Anger Management

Unmanageable anger can get you in a lot of trouble. I can help with conflict resolution and communication skills, relaxation techniques, cognitive restructuring and problem solving skills. This may help you control your behavior but possibly you would just be an angry person who isn't exploding. You know yourself best. Un-expressed anger may cause heart attacks and depression. It's my hope to help you not only manage angry emotions and behavior, but rather, that your anger be healed instead of controlled. Instead of learning how to manage and control 100 units of anger, it would be great if the 100 units would become 50, 20, 10 units. If you are more inclined to be healed, read Ephesians 4:26, 4:31; and Colossians 3:8-10 and consider giving me a call.


Some mental health professionals say that anger is neither good or bad, that it's simply an emotion. They are completely wrong! It's one of the seven deadly sins, proverbs and the New Testament.  I think Cain murdered his bother Able in anger or rage.

Some people become so angry at God that they don’t want to have anything to do with Him. They think, “I am done with you!” “What good are you anyway?” Or “You didn’t help when I needed you, so I don’t need you anymore.” “Why did you allow this to happen God?” “Why didn’t you help me decide better?” “I got into this problem without you and I can get out of it myself.” They hold a grudge against Him and believe He wronged them. They evict God from their hearts and tell Him to leave them alone. Logically this does not make sense, nevertheless they find it easier to blame God than take responsibility for their actions. As Christians we invite God into our hearts, not throw him out.

For those who do get angry at God, it is very important that they do not withdraw but instead pray to God. They should be encouraged to communicate, express, and process that anger to God.
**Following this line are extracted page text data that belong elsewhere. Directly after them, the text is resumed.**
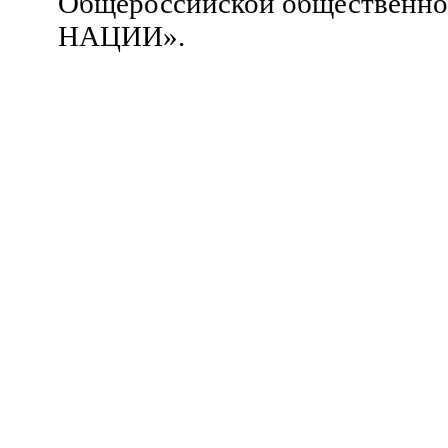
Общероссийской общественн
НАЦИИ».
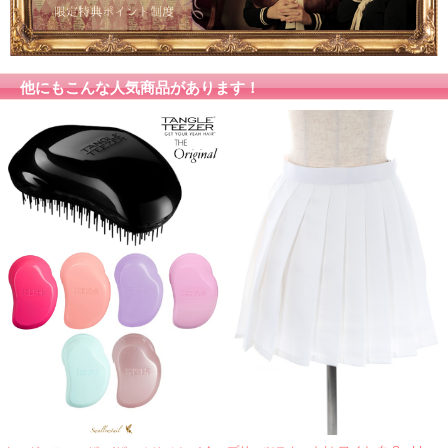
他にもこんな人気商品があります！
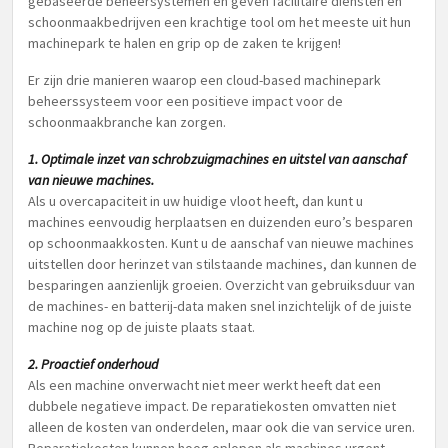
gebaseerde beheersystemen en geven facilitaire diensten en
schoonmaakbedrijven een krachtige tool om het meeste uit hun
machinepark te halen en grip op de zaken te krijgen!
Er zijn drie manieren waarop een cloud-based machinepark
beheerssysteem voor een positieve impact voor de
schoonmaakbranche kan zorgen.
1. Optimale inzet van schrobzuigmachines en uitstel van aanschaf
van nieuwe machines.
Als u overcapaciteit in uw huidige vloot heeft, dan kunt u
machines eenvoudig herplaatsen en duizenden euro’s besparen
op schoonmaakkosten. Kunt u de aanschaf van nieuwe machines
uitstellen door herinzet van stilstaande machines, dan kunnen de
besparingen aanzienlijk groeien. Overzicht van gebruiksduur van
de machines- en batterij-data maken snel inzichtelijk of de juiste
machine nog op de juiste plaats staat.
2. Proactief onderhoud
Als een machine onverwacht niet meer werkt heeft dat een
dubbele negatieve impact. De reparatiekosten omvatten niet
alleen de kosten van onderdelen, maar ook die van service uren.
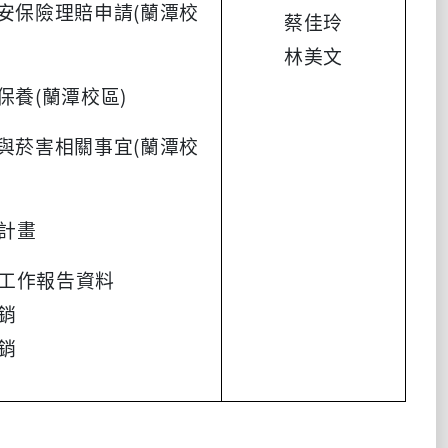
安保險理賠申請(蘭潭校
蔡佳玲
林美文
保養(蘭潭校區)
與菸害相關事宜(蘭潭校
進計畫
議工作報告資料
銷
銷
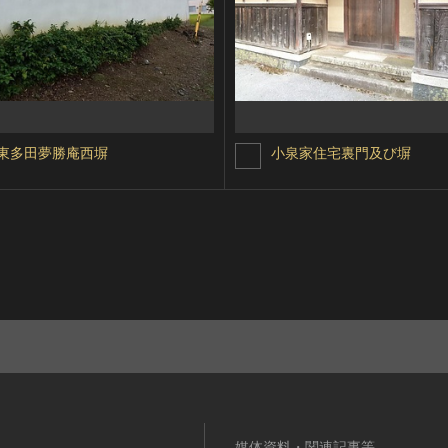
東多田夢勝庵西塀
小泉家住宅裏門及び塀
媒体資料・関連記事等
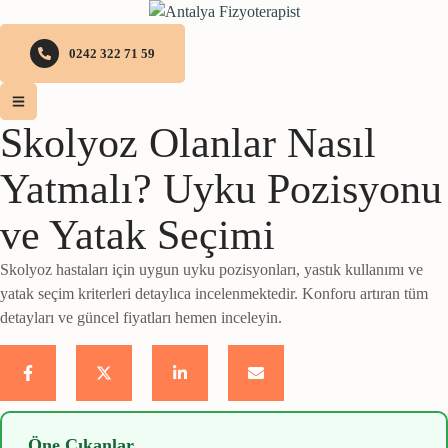
0242 322 71 59
Skolyoz Olanlar Nasıl
Yatmalı? Uyku Pozisyonu
ve Yatak Seçimi
Skolyoz hastaları için uygun uyku pozisyonları, yastık kullanımı ve
yatak seçim kriterleri detaylıca incelenmektedir. Konforu artıran tüm
detayları ve güncel fiyatları hemen inceleyin.
Öne Çıkanlar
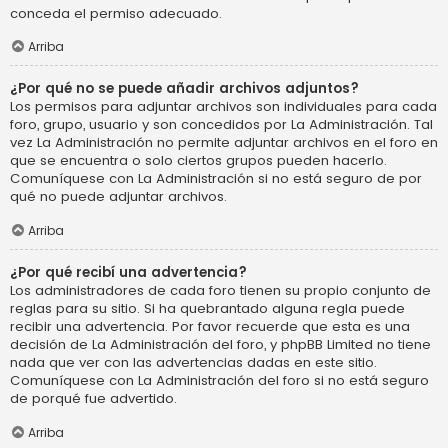
conceda el permiso adecuado.
Arriba
¿Por qué no se puede añadir archivos adjuntos?
Los permisos para adjuntar archivos son individuales para cada
foro, grupo, usuario y son concedidos por La Administración. Tal
vez La Administración no permite adjuntar archivos en el foro en
que se encuentra o solo ciertos grupos pueden hacerlo.
Comuníquese con La Administración si no está seguro de por
qué no puede adjuntar archivos.
Arriba
¿Por qué recibí una advertencia?
Los administradores de cada foro tienen su propio conjunto de
reglas para su sitio. Si ha quebrantado alguna regla puede
recibir una advertencia. Por favor recuerde que esta es una
decisión de La Administración del foro, y phpBB Limited no tiene
nada que ver con las advertencias dadas en este sitio.
Comuníquese con La Administración del foro si no está seguro
de porqué fue advertido.
Arriba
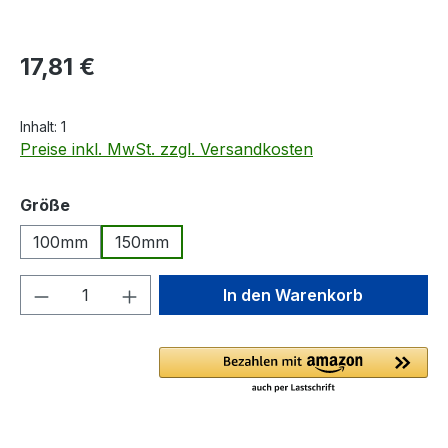
Regulärer Preis:
17,81 €
Inhalt:
1
Preise inkl. MwSt. zzgl. Versandkosten
auswählen
Größe
100mm
150mm
Produkt Anzahl: Gib den gewünschten We
In den Warenkorb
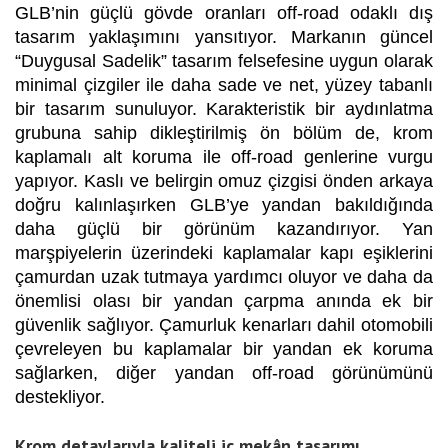
GLB’nin güçlü gövde oranları off-road odaklı dış
tasarım yaklaşımını yansıtıyor. Markanın güncel
“Duygusal Sadelik” tasarım felsefesine uygun olarak
minimal çizgiler ile daha sade ve net, yüzey tabanlı
bir tasarım sunuluyor. Karakteristik bir aydınlatma
grubuna sahip dikleştirilmiş ön bölüm de, krom
kaplamalı alt koruma ile off-road genlerine vurgu
yapıyor. Kaslı ve belirgin omuz çizgisi önden arkaya
doğru kalınlaşırken GLB’ye yandan bakıldığında
daha güçlü bir görünüm kazandırıyor. Yan
marşpiyelerin üzerindeki kaplamalar kapı eşiklerini
çamurdan uzak tutmaya yardımcı oluyor ve daha da
önemlisi olası bir yandan çarpma anında ek bir
güvenlik sağlıyor. Çamurluk kenarları dahil otomobili
çevreleyen bu kaplamalar bir yandan ek koruma
sağlarken, diğer yandan off-road görünümünü
destekliyor.
Krom detaylarıyla kaliteli iç mekân tasarımı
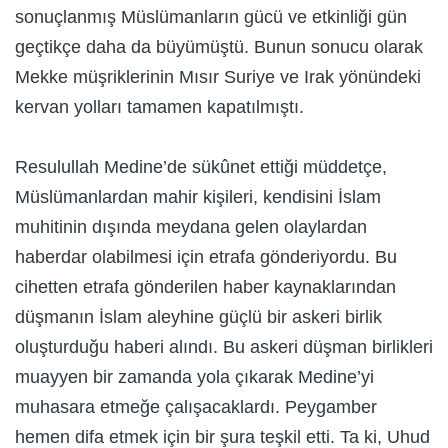
sonuçlanmış Müslümanların gücü ve etkinliği gün
geçtikçe daha da büyümüştü. Bunun sonucu olarak
Mekke müşriklerinin Mısır Suriye ve Irak yönündeki
kervan yolları tamamen kapatılmıştı.
Resulullah Medine’de sükûnet ettiği müddetçe,
Müslümanlardan mahir kişileri, kendisini İslam
muhitinin dışında meydana gelen olaylardan
haberdar olabilmesi için etrafa gönderiyordu. Bu
cihetten etrafa gönderilen haber kaynaklarından
düşmanın İslam aleyhine güçlü bir askeri birlik
oluşturduğu haberi alındı. Bu askeri düşman birlikleri
muayyen bir zamanda yola çıkarak Medine’yi
muhasara etmeğe çalışacaklardı. Peygamber
hemen difa etmek için bir şura teşkil etti. Ta ki, Uhud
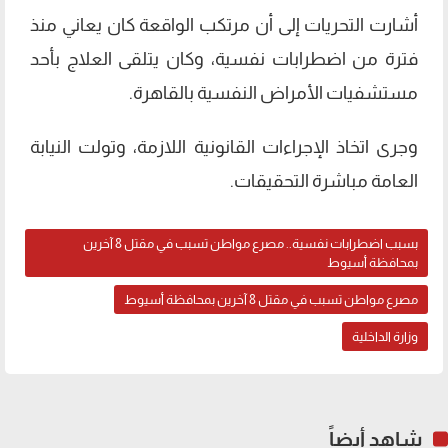
أشارت التحريات إلى أن مرتكب الواقعة كان يعاني منذ
فترة من اضطرابات نفسية، وكان يتلقى العلاج بأحد
مستشفيات الأمراض النفسية بالقاهرة.
وجرى اتخاذ الإجراءات القانونية اللازمة، وتولت النيابة
العامة مباشرة التحقيقات.
بسبب اضطرابات نفسية.. مصرع مواطن تسبب في مقتل 8 آخرين
بمحافظة أسيوط
مصرع مواطن تسبب في مقتل 8 آخرين بمحافظة أسيوط
وزارة الداخلية
شاهد أيضاً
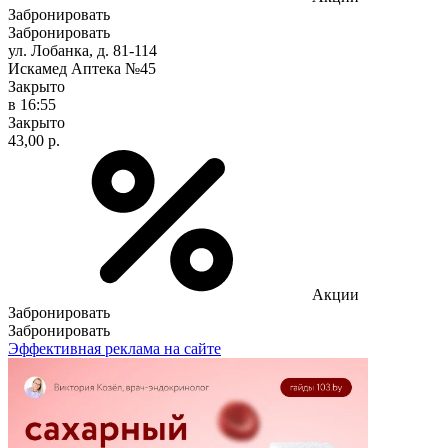
Забронировать
Забронировать
ул. Лобанка, д. 81-114
Искамед Аптека №45
Закрыто
в 16:55
Закрыто
43,00 р.
Акции
Забронировать
Забронировать
Эффективная реклама на сайте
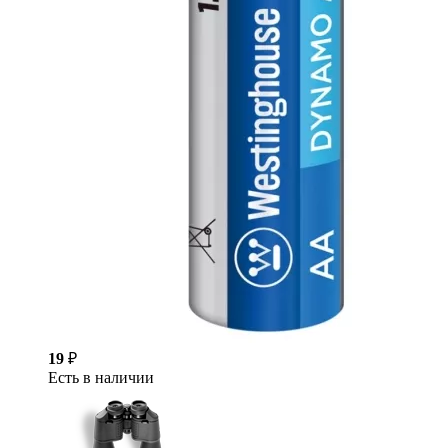
19
₽
Есть в наличии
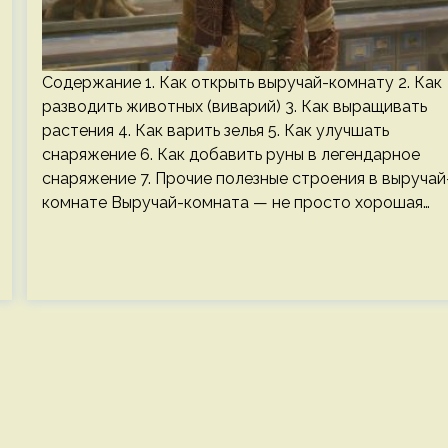
Содержание 1. Как открыть выручай-комнату 2. Как
разводить животных (виварий) 3. Как выращивать
растения 4. Как варить зелья 5. Как улучшать
снаряжение 6. Как добавить руны в легендарное
снаряжение 7. Прочие полезные строения в выручай
комнате Выручай-комната — не просто хорошая…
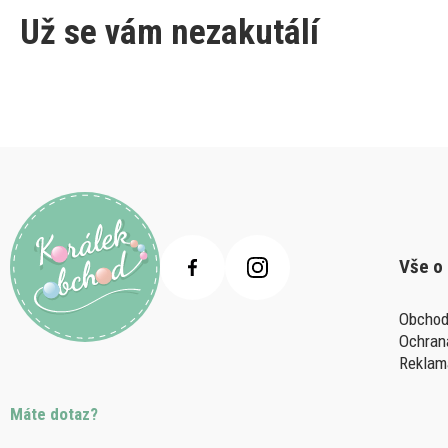
Už se vám nezakutálí
Vše o
Obchod
Ochran
Reklam
Máte dotaz?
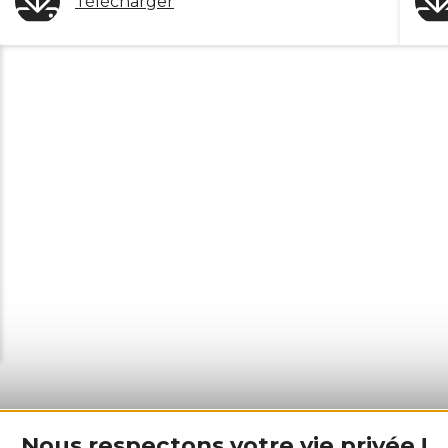
Télécharger
Nous respectons votre vie privée !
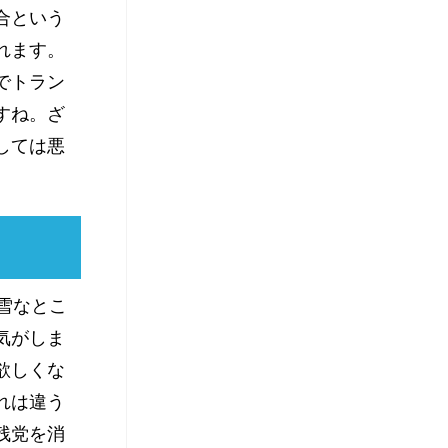
合という
れます。
でトラン
すね。ざ
しては悪
雪なとこ
気がしま
欲しくな
れは違う
残党を消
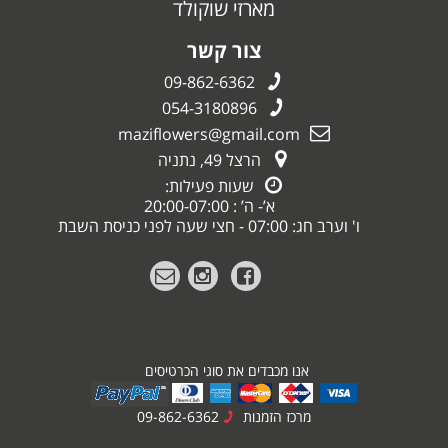
מארזי שוקולד
צור קשר
09-862-6362
054-3180896
maziflowers@gmail.com
הרצל 49, נתניה
שעות פעילות:
א’- ה’ : 20:00-07:00
ו' וערב חג: 07:00 - חצי שעה לפני כניסת השבת
אנו מכבדים את סוגי הכרטיסים
מרכז הזמנות
09-862-6362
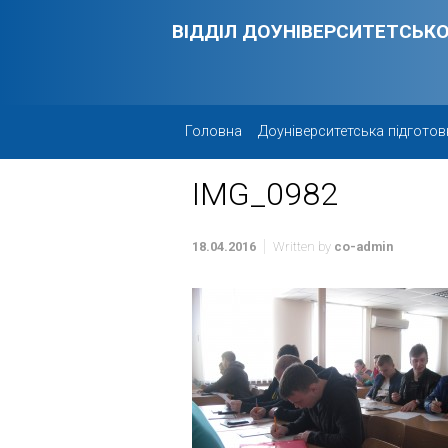
Skip to main content
ВІДДІЛ ДОУНІВЕРСИТЕТСЬКО
Головна
Доуніверситетська підготов
IMG_0982
18.04.2016
Written by
co-admin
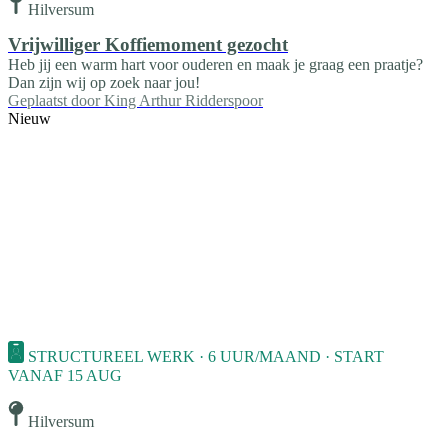
Hilversum
Vrijwilliger Koffiemoment gezocht
Heb jij een warm hart voor ouderen en maak je graag een praatje?
Dan zijn wij op zoek naar jou!
Geplaatst door
King Arthur Ridderspoor
Nieuw
STRUCTUREEL WERK · 6 UUR/MAAND · START
VANAF 15 AUG
Hilversum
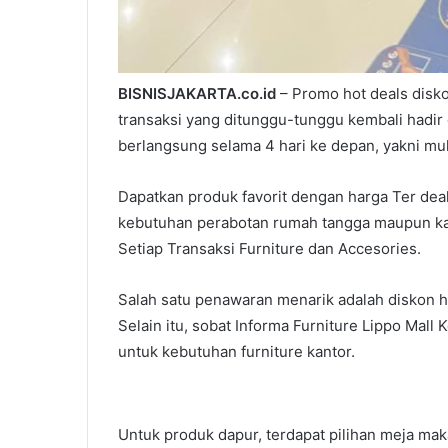
BISNISJAKARTA.co.id
– Promo hot deals disko
transaksi yang ditunggu-tunggu kembali hadir 
berlangsung selama 4 hari ke depan, yakni mul
Dapatkan produk favorit dengan harga Ter dea
kebutuhan perabotan rumah tangga maupun kan
Setiap Transaksi Furniture dan Accesories.
Salah satu penawaran menarik adalah diskon 
Selain itu, sobat Informa Furniture Lippo Ma
untuk kebutuhan furniture kantor.
Untuk produk dapur, terdapat pilihan meja maka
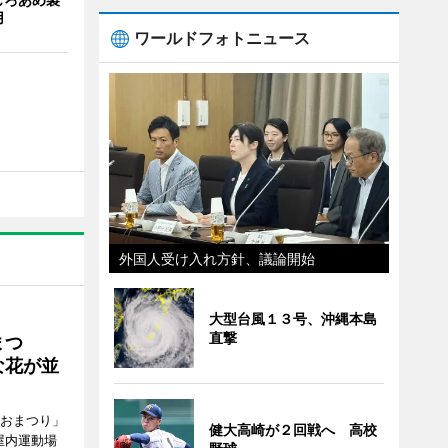
用
ワールドフォトニュース
外国人受け入れ方針、議論開始
大型台風１３号、沖縄本島
直撃
まつ
な花が並
がおまつり」
健大高崎が２回戦へ 高校
屋内運動場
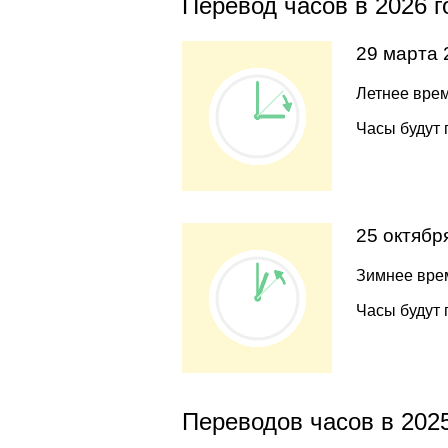
Перевод часов в 2026 г
29 марта 
Летнее врем
Часы будут 
25 октябр
Зимнее врем
Часы будут 
Переводов часов в 2025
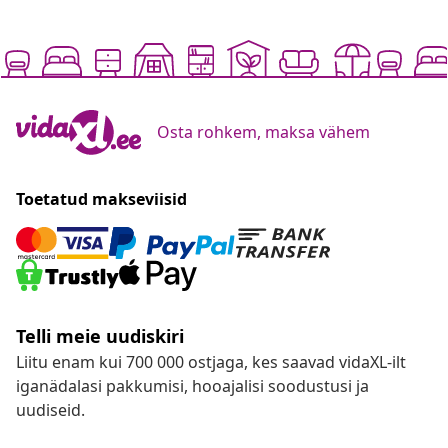
Osta rohkem, maksa vähem
Toetatud makseviisid
Telli meie uudiskiri
Liitu enam kui 700 000 ostjaga, kes saavad vidaXL-ilt
iganädalasi pakkumisi, hooajalisi soodustusi ja
uudiseid.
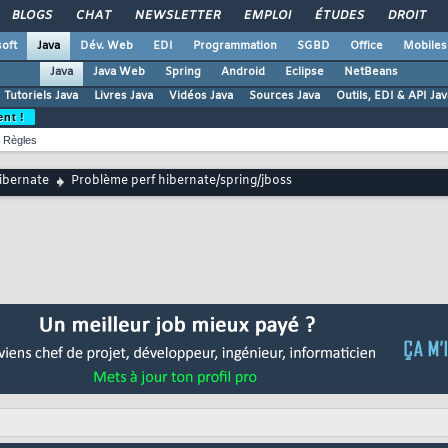
BLOGS
CHAT
NEWSLETTER
EMPLOI
ÉTUDES
DROIT
oft
Java
Dév. Web
EDI
Programmation
SGBD
Office
Mobiles
Java
Java Web
Spring
Android
Eclipse
NetBeans
Tutoriels Java
Livres Java
Vidéos Java
Sources Java
Outils, EDI & API Jav
ent !
Règles
ibernate
Problème perf hibernate/spring/jboss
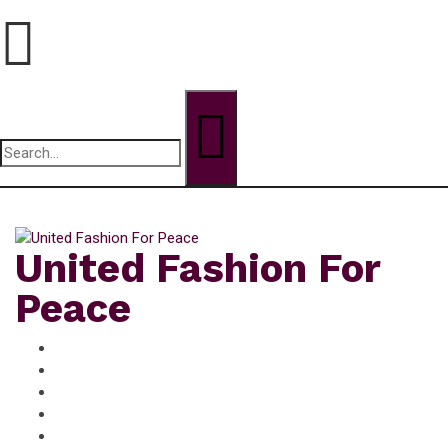
Search
for:
lundi, Août 10, 2026
United Fashion For
Peace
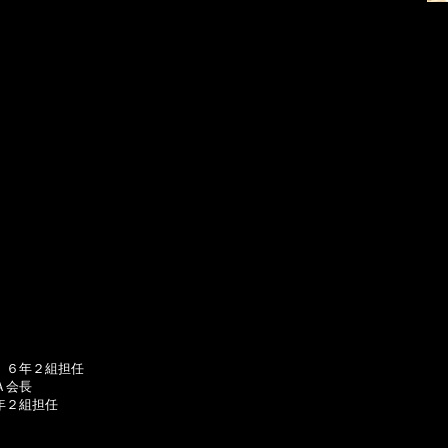
６年２組担任

会長　

２組担任
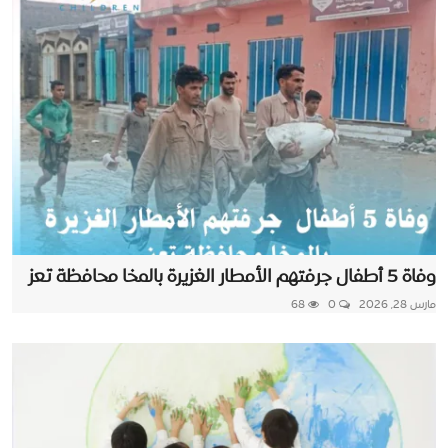
وفاة 5 أطفال جرفتهم الأمطار الغزيرة بالمخا محافظة تعز
مارس 28, 2026
0
68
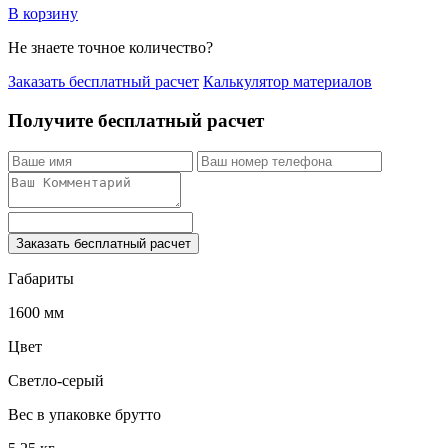
В корзину
Не знаете точное количество?
Заказать бесплатный расчет
Калькулятор материалов
Получите бесплатный расчет
Заказать бесплатный расчет
Габариты
1600 мм
Цвет
Светло-серый
Вес в упаковке брутто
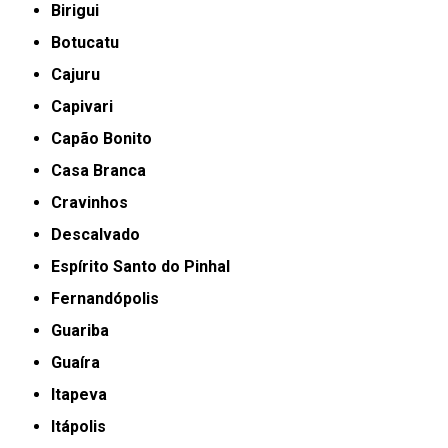
Birigui
Botucatu
Cajuru
Capivari
Capão Bonito
Casa Branca
Cravinhos
Descalvado
Espírito Santo do Pinhal
Fernandópolis
Guariba
Guaíra
Itapeva
Itápolis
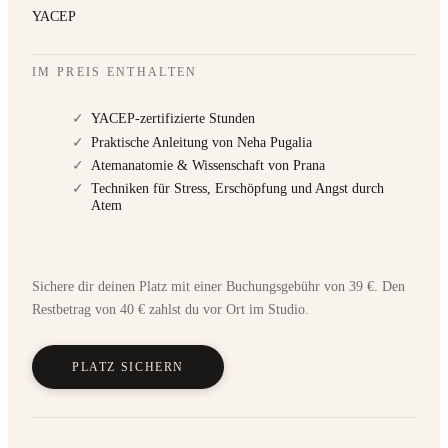
YACEP
IM PREIS ENTHALTEN
✓
YACEP-zertifizierte Stunden
✓
Praktische Anleitung von Neha Pugalia
✓
Atemanatomie & Wissenschaft von Prana
✓
Techniken für Stress, Erschöpfung und Angst durch
Atem
Sichere dir deinen Platz mit einer Buchungsgebühr von 39 €. Den
Restbetrag von 40 € zahlst du vor Ort im Studio.
PLATZ SICHERN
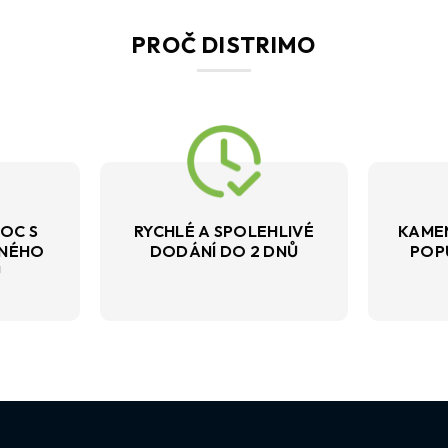
PROČ DISTRIMO
OC S
RYCHLÉ A SPOLEHLIVÉ
KAME
VNÉHO
DODÁNÍ DO 2 DNŮ
POP
U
Best practice would be to teach them how to pour their hearts out to the Lord, using the gift of tears. In this way they can express their hearts pain to God instead of bottling it up.

Some stop praying because they think it’s a sin to pray in an angry state. This may be because as is written, “When bringing a gift to the alter and you notice you are angry at your brother, put the gift down, first make amends with your brother, then go back and present the gift ( ).

How can someone be mad at God, but they are. Suppose a person is really angry at someone, does that mean they have committed murder in their hearts? (Chapter & verse)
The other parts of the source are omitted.